**Problem:** Please output the entries below without altering a single character.

[Pixel coordinate grounding data]
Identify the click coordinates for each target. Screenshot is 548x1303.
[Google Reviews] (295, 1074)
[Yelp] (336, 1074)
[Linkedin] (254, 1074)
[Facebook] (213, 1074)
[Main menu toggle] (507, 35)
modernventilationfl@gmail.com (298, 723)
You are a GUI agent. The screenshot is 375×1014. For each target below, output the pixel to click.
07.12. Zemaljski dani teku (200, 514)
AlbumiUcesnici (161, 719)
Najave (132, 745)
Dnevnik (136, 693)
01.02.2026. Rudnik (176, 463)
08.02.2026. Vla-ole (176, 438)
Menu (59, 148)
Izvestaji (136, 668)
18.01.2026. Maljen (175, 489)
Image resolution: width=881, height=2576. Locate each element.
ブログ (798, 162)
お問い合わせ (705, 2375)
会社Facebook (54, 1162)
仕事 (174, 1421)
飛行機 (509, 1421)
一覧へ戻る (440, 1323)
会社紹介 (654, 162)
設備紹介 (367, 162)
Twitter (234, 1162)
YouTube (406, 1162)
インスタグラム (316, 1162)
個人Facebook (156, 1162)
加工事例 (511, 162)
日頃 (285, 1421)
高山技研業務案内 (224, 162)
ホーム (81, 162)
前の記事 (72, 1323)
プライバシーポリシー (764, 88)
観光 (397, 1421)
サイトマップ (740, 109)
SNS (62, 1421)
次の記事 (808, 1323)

**Task result:**
Identify the click coordinates for each target. Screenshot is 548x1303.
[Google Reviews] (295, 1074)
[Yelp] (336, 1074)
[Linkedin] (254, 1074)
[Facebook] (213, 1074)
[Main menu toggle] (507, 35)
modernventilationfl@gmail.com (298, 723)
You are a GUI agent. The screenshot is 375×1014. For each target below, output the pixel to click.
07.12. Zemaljski dani teku (200, 514)
AlbumiUcesnici (161, 719)
Najave (132, 745)
Dnevnik (136, 693)
01.02.2026. Rudnik (176, 463)
08.02.2026. Vla-ole (176, 438)
Menu (59, 148)
Izvestaji (136, 668)
18.01.2026. Maljen (175, 489)
Image resolution: width=881, height=2576. Locate each element.
ブログ (798, 162)
お問い合わせ (705, 2375)
会社Facebook (54, 1162)
仕事 (174, 1421)
飛行機 (509, 1421)
一覧へ戻る (440, 1323)
会社紹介 (654, 162)
設備紹介 (367, 162)
Twitter (234, 1162)
YouTube (406, 1162)
インスタグラム (316, 1162)
個人Facebook (156, 1162)
加工事例 (511, 162)
日頃 (285, 1421)
高山技研業務案内 (224, 162)
ホーム (81, 162)
前の記事 (72, 1323)
プライバシーポリシー (764, 88)
観光 (397, 1421)
サイトマップ (740, 109)
SNS (62, 1421)
次の記事 (808, 1323)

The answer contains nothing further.